The mare’s trainer had other ideas.
“I never got involved or told Jack what to do – I do not believe in that sort of stuff – I just leave it to him,” Cahill says.
“I am still to this day I cannot believe it; she could not win a race at Parkes before she left.
“He told me that she would go on an compete with the top mares – this is seven or so months before she did win the Group 1 – he told me that and she did.”
The decision to soon retire the seven-year-old mare may surprise some.
"She seems to be a better horse than last year, I think," Barnes said on the eve of the recent carnival.
Since she came back from a spell ahead of the 2022 carnival, she has won once as well as being placed on two other occasions, from half a dozen attempts.
That included running third while trying to defend her title in The Golden Girl.
Jeradas Delight is hardly battling to be competitive, with her retirement not being forced, but Cahill, who has long been in the breeding game, can see a long-term vision.

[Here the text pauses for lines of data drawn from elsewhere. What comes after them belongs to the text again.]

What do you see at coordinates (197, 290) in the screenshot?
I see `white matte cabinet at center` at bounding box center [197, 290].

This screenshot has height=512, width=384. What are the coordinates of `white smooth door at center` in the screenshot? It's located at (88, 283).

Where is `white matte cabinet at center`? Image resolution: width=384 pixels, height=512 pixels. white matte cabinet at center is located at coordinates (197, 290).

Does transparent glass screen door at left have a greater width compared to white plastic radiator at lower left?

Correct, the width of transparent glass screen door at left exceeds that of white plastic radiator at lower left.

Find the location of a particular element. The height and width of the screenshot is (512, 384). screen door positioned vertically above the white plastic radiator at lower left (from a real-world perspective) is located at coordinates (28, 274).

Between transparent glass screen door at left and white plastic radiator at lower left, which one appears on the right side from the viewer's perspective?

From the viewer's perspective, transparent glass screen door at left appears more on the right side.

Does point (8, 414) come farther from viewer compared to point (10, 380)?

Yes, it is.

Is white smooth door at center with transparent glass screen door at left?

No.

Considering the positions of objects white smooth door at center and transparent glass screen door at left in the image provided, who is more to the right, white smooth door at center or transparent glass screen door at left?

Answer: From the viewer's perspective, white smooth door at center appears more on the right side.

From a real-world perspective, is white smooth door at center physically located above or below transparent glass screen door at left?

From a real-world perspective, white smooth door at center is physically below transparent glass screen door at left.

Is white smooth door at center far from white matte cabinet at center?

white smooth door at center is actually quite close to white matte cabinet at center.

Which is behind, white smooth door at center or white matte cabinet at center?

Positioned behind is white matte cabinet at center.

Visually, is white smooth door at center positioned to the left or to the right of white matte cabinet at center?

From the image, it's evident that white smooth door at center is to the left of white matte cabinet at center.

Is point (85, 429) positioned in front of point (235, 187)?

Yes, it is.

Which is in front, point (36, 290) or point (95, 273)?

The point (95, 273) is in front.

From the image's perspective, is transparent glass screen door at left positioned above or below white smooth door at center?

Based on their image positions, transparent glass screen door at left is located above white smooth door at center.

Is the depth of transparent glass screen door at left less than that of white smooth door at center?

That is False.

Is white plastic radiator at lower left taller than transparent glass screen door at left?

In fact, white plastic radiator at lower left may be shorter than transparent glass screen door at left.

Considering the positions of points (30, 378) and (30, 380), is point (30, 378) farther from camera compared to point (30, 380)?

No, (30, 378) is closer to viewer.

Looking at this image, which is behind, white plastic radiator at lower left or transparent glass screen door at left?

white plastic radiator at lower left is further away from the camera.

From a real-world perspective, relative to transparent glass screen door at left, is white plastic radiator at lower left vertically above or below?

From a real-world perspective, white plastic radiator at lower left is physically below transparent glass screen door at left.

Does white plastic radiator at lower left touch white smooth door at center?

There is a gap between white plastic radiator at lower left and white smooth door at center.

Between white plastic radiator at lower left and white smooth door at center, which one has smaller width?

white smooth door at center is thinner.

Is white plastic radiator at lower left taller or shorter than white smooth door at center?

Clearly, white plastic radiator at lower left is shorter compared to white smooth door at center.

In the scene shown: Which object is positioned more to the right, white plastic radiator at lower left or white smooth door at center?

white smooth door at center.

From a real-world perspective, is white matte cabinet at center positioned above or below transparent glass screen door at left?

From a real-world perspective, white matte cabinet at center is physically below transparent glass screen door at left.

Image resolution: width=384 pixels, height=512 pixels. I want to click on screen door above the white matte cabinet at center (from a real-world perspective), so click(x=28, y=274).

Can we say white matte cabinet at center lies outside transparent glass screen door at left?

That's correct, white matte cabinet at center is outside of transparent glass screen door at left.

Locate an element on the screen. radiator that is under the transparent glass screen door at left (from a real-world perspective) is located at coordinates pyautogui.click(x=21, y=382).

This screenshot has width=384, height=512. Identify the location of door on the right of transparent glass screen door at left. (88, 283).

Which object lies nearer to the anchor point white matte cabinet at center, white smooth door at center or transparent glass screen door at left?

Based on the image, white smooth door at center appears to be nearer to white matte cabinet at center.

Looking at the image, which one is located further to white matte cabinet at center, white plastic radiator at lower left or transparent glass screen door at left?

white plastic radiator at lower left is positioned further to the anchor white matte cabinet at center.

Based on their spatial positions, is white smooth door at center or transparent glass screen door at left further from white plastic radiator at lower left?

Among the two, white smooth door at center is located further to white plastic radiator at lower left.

“A mate of mine recently asked me why I was retiring her as she is still racing so good,” he said.
“I just think maybe I can get something just as good or even better than her in the breeding barn."
He raced the mare’s mother - Jerada Ace – as well, who he eventually gave away.
He already has plans to send Jeradas Delight to Captaintreacherous and will do so in partnership alongside Jackie Gibson at Success Stud.
“She is going so well but it is the time,” Cahill said of Jeradas Delight’s imminent retirement.
“My intentions are that she will go race in Sydney for about a month to try and get a time next to her name at Menangle with a couple of mare’s races coming up.
“That will be it after that for her and then she is off to Success Stud.”
All Cahill’s mares are based with Jackie Gibson at Success Stud.
He has long had an affinity with the Gibson family and their standardbred business, starting with Jackie’s father John.
“He father, I loved her father, he was great and he always made you feel good,” he says.
“He was very good at what he did John.”
Jeradas Delight will soon retire as a Group 1 champion and like her early racing days in NSW, her time as a race horse did not start promisingly.
Cahill had long raced horses with Victorian man Jack Eichhorn before his death some time ago.
While they were in partnership with their standardbreds, Cahill and Eichhorn rarely actually saw each other in person, often speaking on the phone about their plans for their next crop of horses.
When Eichhorn passed away, a half share in Jeradas Delight was handed to his son, John.
John did not want to take on the mare so Cahill was left on his own.
“No one really wanted her and I just took her on myself,” he remembers.
“From there, she just went on and she was an ordinary horse, I did not think much of her.
“She was racing around Parkes and Bathurst and not doing much so I thought I would just send her to Queensland to earn maybe $30,000 to get her over $100,000.
“The thought was to do that and bring her back and breed with her, but that was nearly two years ago.
“To think she would go on and win a Group 1 and to claim the Queensland Harness Horse of the Year after that start to her career, it is amazing.”
Cahill will make the trip north to Brisbane for her last Albion Park start this Saturday night.
In a fitting culmination of her career, Jeradas Delight will finish her racing days at Menagle with Jack Trainor – the driver and trainer who won the 2022 edition of The Golden Girl.